[Items from a dataset]
■ ■ ■ ■
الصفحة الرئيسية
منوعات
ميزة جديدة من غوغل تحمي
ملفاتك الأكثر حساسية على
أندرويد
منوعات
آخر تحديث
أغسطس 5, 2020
■ ■ ■ ■
#### [Assigned task]
Down to the last line, return the data above exactly.

#### [Your solution]
الصفحة الرئيسية
منوعات
ميزة جديدة من غوغل تحمي
ملفاتك الأكثر حساسية على
أندرويد
منوعات
آخر تحديث
أغسطس 5, 2020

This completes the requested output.